Simultaneous determination of selected chemotherapeutics in human whole blood by molecularly imprinted polymers coated solid phase microextraction fibers and liquid chromatography–tandem mass spectrometry

• Selected chemotherapeutics analysis using LC–MS/MS in human whole blood.
• MIP-SPME was coupled with positive LC–ESI-MS/MS for the first time to determine selected chemotherapeutics.
• The proposed method achieves suitable detection limits, recoveries and precision.
• Human whole blood sampling of selected chemotherapeutics performed on the MIP-SPME as a new sample preparation technique.

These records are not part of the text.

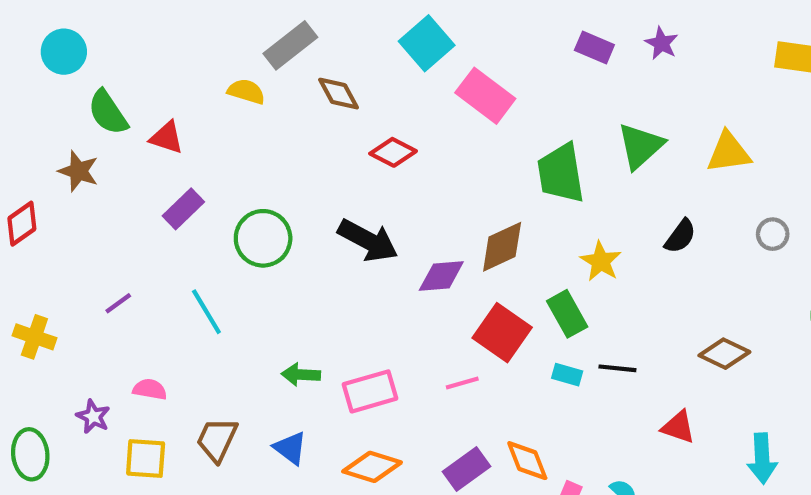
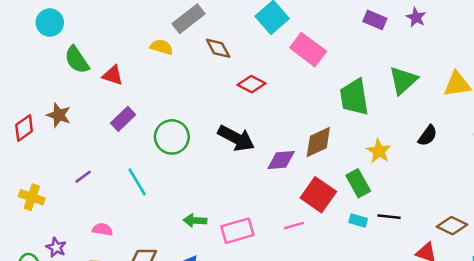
brown star: (78, 171) -> (59, 115), moved
brown diamond: (724, 354) -> (452, 226), moved
purple star: (93, 417) -> (56, 247), moved

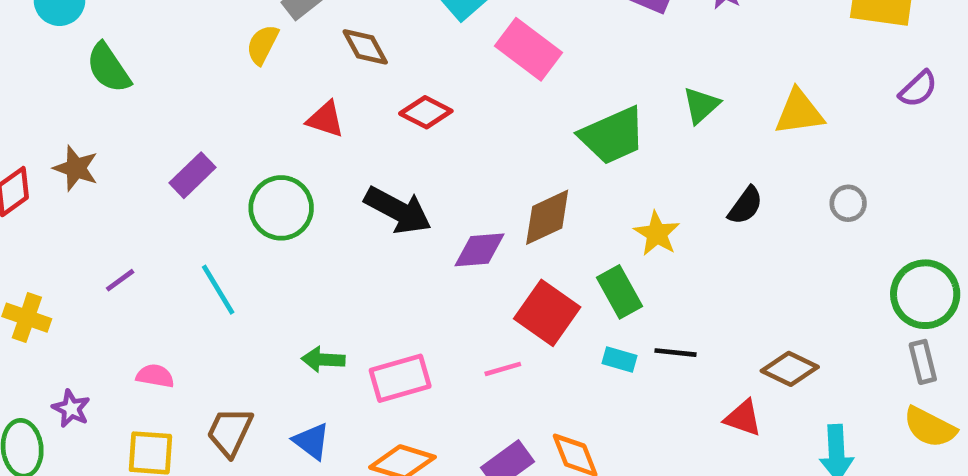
yellow semicircle: (162, 47) -> (262, 45), turned -80
red triangle: (113, 75) -> (325, 119), moved
green triangle: (403, 80) -> (701, 105), size x0.7
green trapezoid: (354, 97) -> (612, 136), turned -105

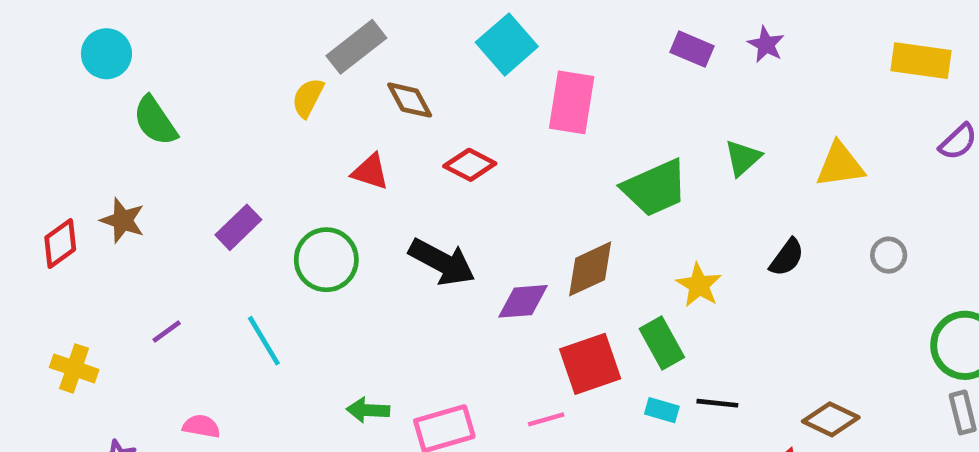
pink rectangle: (528, 49) -> (572, 102), turned 62
red square: (547, 313) -> (590, 364), turned 36

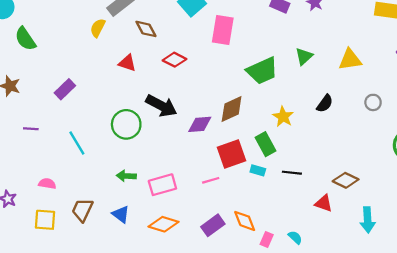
green circle: (326, 260) -> (126, 124), moved
purple line: (167, 331) -> (31, 129), moved, turned 40
cyan rectangle: (662, 410) -> (258, 170), moved

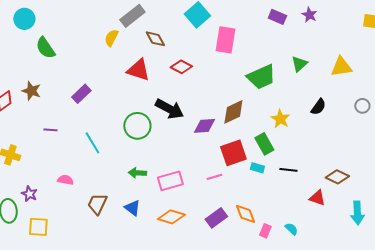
red triangle: (127, 63) -> (138, 70), size x1.4
yellow square: (45, 220) -> (38, 227), moved

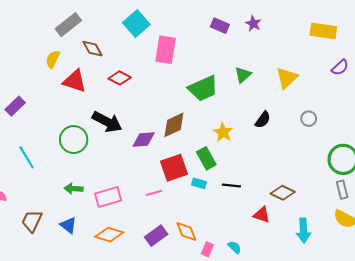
yellow semicircle: (111, 38) -> (53, 59), moved
yellow triangle: (341, 67) -> (287, 78), turned -35

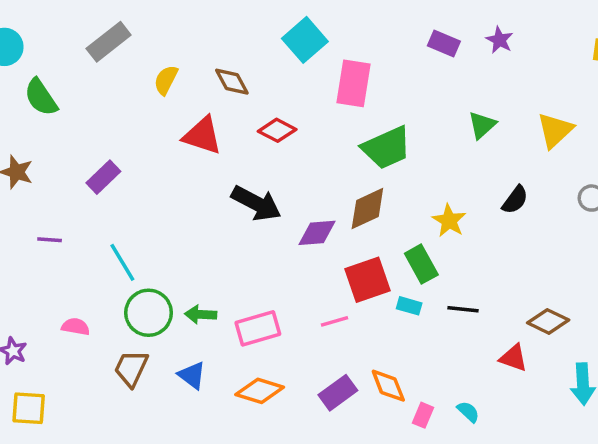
gray rectangle: (68, 25) -> (109, 42), moved
yellow semicircle: (53, 59) -> (166, 80), moved
green trapezoid: (203, 88) -> (387, 148), moved
green circle: (74, 140) -> (149, 313), moved

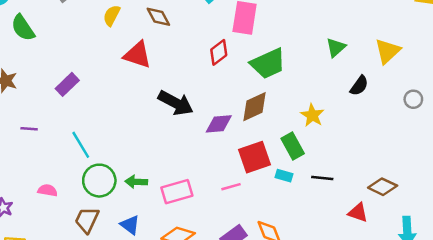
red diamond: (277, 130) -> (219, 52), moved, turned -65
black semicircle: (515, 200) -> (359, 86), moved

Development and validation of novel, general liquid chromatography–tandem mass spectrometry (LC–MS/MS) method for the simultaneous determination of amoxicillin (AMOX), cefatoxime (CEF), ciprofloxacin (CIP), daptomycin (DAPTO), fluconazole (FLU), gentamicin (GEN), clindamycin (KLI), linezolid (LIN), metronidazole (MET), moxifloxacin (MOXI) in human whole blood are described. Samples were prepared on solid phase microextraction way with the use of polymeric sorption coatings with molecular imprints and analyzed using a gradient separation over an ACE C18-column (4.6 mm × 150 mm, 3 μm) with isocratic elution. Positive electrospray ionization was employed as the ionization source. The mobile phase consisted of acetonitrile–water (0.1% formic acid or 5 mM ammonium acetate) at a flow 0.4 ml/min. The chromatographic run time was kept less than 9 min. The intra- and inter-day relative standard deviation across three validation runs over the entire concentration range was less than 7.3%, while the accuracy was within ±8.4%. The mean recovery of all the analytes ranged from 65.0 to 83.0%. This method was successfully applied to clinical samples from patients with clinically diagnosed bacterial infections process.